There are tons of Kafka articles, but I want to write a blog about it on my own style: short and full of images. There are 4 main topics to be discussed: Fundamental, Architecture, Producer, and Consumer.
Apache Kafka is a distributed publish-subscribe messaging system, which passes messages from one end-point to another. Kafka is also a robust queue and can handle a high volume of data.
In software view, there are 4 main concepts when working with Kafka:
- Producer: Public messages to one or more Kafka topics. The messages will be appended only to the last position.
- Consumer: Subscribes to one or more topics and consume published messages.
- Topic: A place that messages of a particular category are organized in.
- Partition: A topic is a logical place and divided into partitions, which are like physical places to contain messages.
Kafka ecosystem contains 1 or more brokers and ZooKeepers (may not required in later versions).
- responsible for maintaining the published data
- have zero or more partitions per topic
- can be leader or follower of a partition. Followers are never read or write data, and they just make replicas for backups of a partition. In contrast, leader can read or write data.
ZooKeeper holds metadata, e.g. available brokers, addresses and ports, which one is leader, etc. and is used for managing and coordinating Kafka broker. In later version, we may not need a ZooKeeper to run Kafka.
Producers write data to topics within different partitions. Producers need bootstrap servers to get Kafka metadata, then they will know what data should be written to which partition and broker. Users does not require to specify the broker and the partition.
Producers can use keys to send the messages in a specific order. Data with a key always be written into a partition, which message order is maintained strictly. Without keys, data will be distributed among partitions in round-robin manner, and this does not guarantee order when reading.
Producers can control the process of Kafka response through ACK. They can wait for leader received the data (ACK=1), or both leader and followers received the data (ACK=all), or even not wait for anything (ACK=0).
Consumer can read data from a topic alone or be grouped with others to increase read throughput. The scaling ability and high performance of Kafka depend on partitions and number of consumers in a group. We can add or remove partitions and consumers at anytime, and Kafka will reassign partitions to consumers (workload rebalancing). One consumer can read multiple partitions, but 1 partition is only ready by 1 consumer.

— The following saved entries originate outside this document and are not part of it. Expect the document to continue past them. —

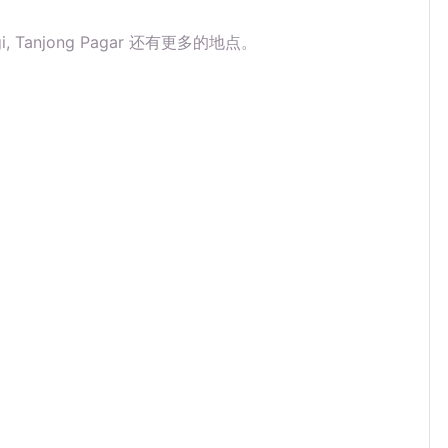
angi, Tanjong Pagar 还有更多的地点。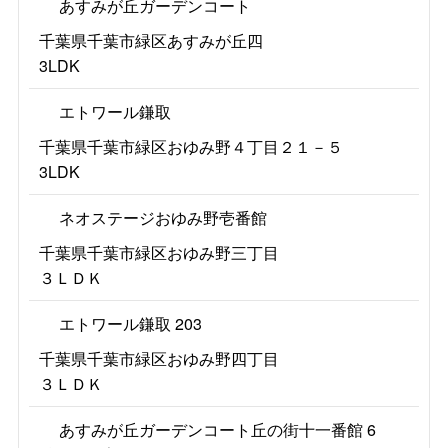
あすみが丘ガーデンコート
千葉県千葉市緑区あすみが丘四
3LDK
エトワール鎌取
千葉県千葉市緑区おゆみ野４丁目２１－５
3LDK
ネオステージおゆみ野壱番館
千葉県千葉市緑区おゆみ野三丁目
３ＬＤＫ
エトワール鎌取 203
千葉県千葉市緑区おゆみ野四丁目
３ＬＤＫ
あすみが丘ガーデンコート丘の街十一番館 6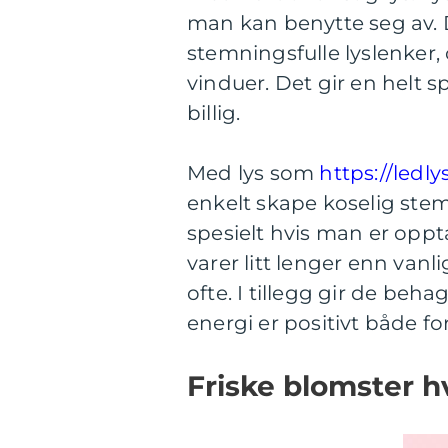
man kan benytte seg av. 
stemningsfulle lyslenker
vinduer. Det gir en helt sp
billig.
Med lys som
https://ledly
enkelt skape koselig stem
spesielt hvis man er oppt
varer litt lenger enn vanl
ofte. I tillegg gir de beh
energi er positivt både f
Friske blomster 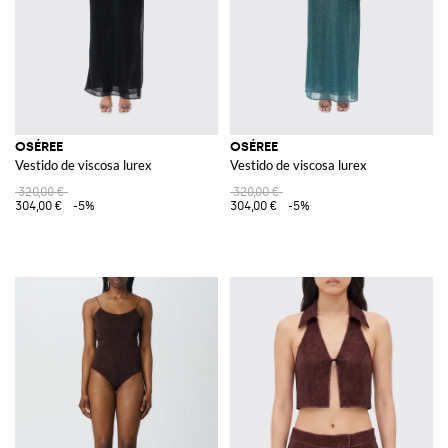
OSÉREE
OSÉREE
Vestido de viscosa lurex
Vestido de viscosa lurex
320,00 €
320,00 €
304,00 €
-5%
304,00 €
-5%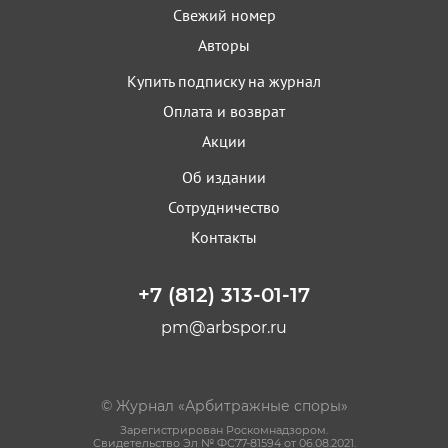
Свежий номер
Авторы
Купить подписку на журнал
Оплата и возврат
Акции
Об издании
Сотрудничество
Контакты
+7 (812) 313-01-17
pm@arbspor.ru
© Журнал «Арбитражные споры»
Зарегистрирован Роскомнадзором.
Свидетельство Эл № ФС77-81594 от 06.08.2021.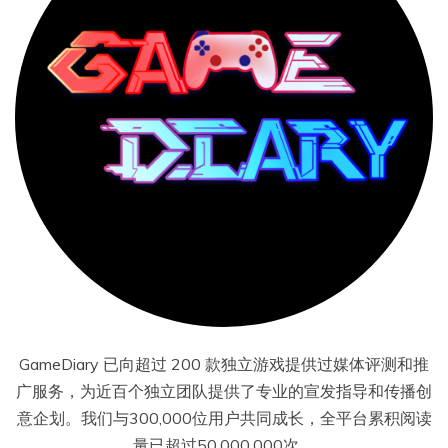
GameDiary 已向超过 200 款独立游戏提供过媒体评测和推
广服务，为近百个独立团队提供了专业的宣发指导和传播创
意企划。我们与300,000位用户共同成长，全平台累积阅读
量已超过50,000,000次。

There may be multiple consumer groups reading a topic. Each consumer group will have its own state, which means it will read from the point it left after shutdown/restart or rebalancing process. The state is the latest offset that data is processed. Consumer may commit its offset manually or Kafka can trigger automatically at each interval (default: 5s). Manual commit can be done synchronously (wait successful responses from Kafka) or asynchronously (process next items and ignore response results). Depending on commit method, we can achieve some effects of delivery: no guarantee, at most once, at least once, and exactly once.
That's it. Keep the content short. The target is short but understandable. Thank you for reading my blog.